UNPUBLISHED
UNITED STATES COURT OF APPEALS
FOR THE FOURTH CIRCUIT
No. 05-4391
UNITED STATES OF AMERICA,
Plaintiff - Appellee,
versus
FREDRICK ABRAHAM MCKENZIE, a/k/a Camron
Darnell Lewis, a/k/a Jamaican Vince, a/k/a
Vince,
Defendant - Appellant.
Appeal from the United States District Court for the District of
South Carolina, at Florence. Terry L. Wooten, District Judge.
(CR-04-556)
Submitted: November 30, 2005 Decided: January 10, 2006
Before WILKINSON, WILLIAMS, and MICHAEL, Circuit Judges.
Affirmed in part, vacated in part, and remanded by unpublished per
curiam opinion.
John Terrence Mobley, Columbia, South Carolina, for Appellant.
Jonathan S. Gasser, Acting United States Attorney, Alfred W.
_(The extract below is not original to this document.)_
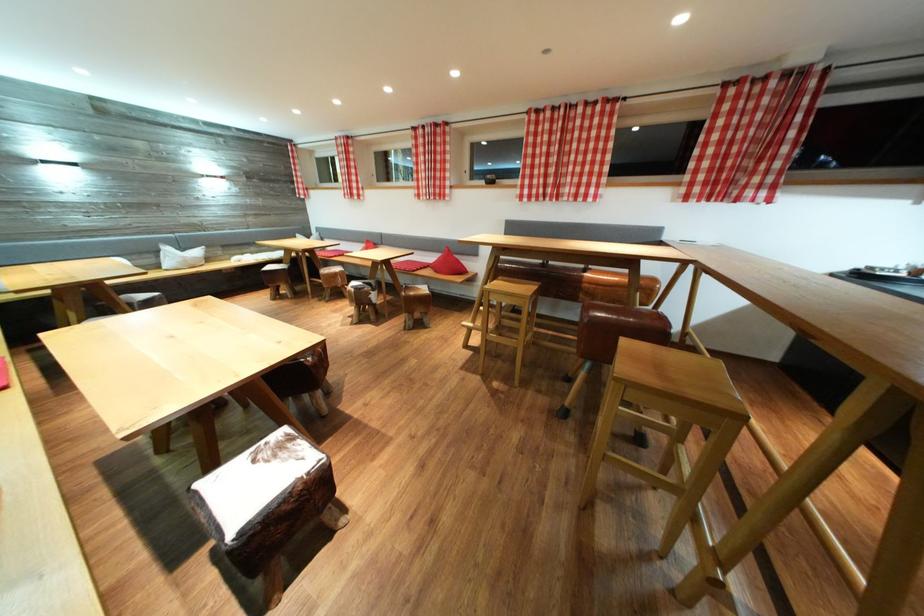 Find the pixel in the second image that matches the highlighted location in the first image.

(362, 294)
Bethea, Jr., Assistant United States Attorney, Florence, South
Carolina, for Appellee.
Unpublished opinions are not binding precedent in this circuit.
See Local Rule 36(c).
PER CURIAM:
Fredrick Abraham McKenzie pled guilty to possession of
five kilograms or more of cocaine with intent to distribute, 21
U.S.C. § 846 (2000), and was sentenced to a term of 264 months
imprisonment. McKenzie appeals his sentence, asserting that the
district court clearly erred in calculating his guideline range and
that his sentence under the remedial scheme set out in United
States v. Booker, 125 S. Ct. 738 (2005), was imposed in violation
of the Ex Post Facto Clause and the Confrontation Clause. For the
reasons explained below, we affirm in part, vacate in part, and
remand for resentencing.
The factual basis for McKenzie’s guilty plea established
that he had supplied over twenty kilograms of cocaine to at least
five cooperating defendants in Horry County, South Carolina,
between 2001 and his arrest in May 2004. The presentence report
summarized the information they provided about his cocaine sales to
crack cocaine dealers and his use of a firearm. McKenzie also
cooked a quarter kilogram (250 grams) of cocaine into crack on one
occasion and Milton Gause, one of the cooperating defendants,
bought 2.5 ounces (70.88 grams) of crack from McKenzie ten to
fifteen times (ten times = 708.75 grams). McKenzie admitted
cooking cocaine into crack on several occasions for Gause.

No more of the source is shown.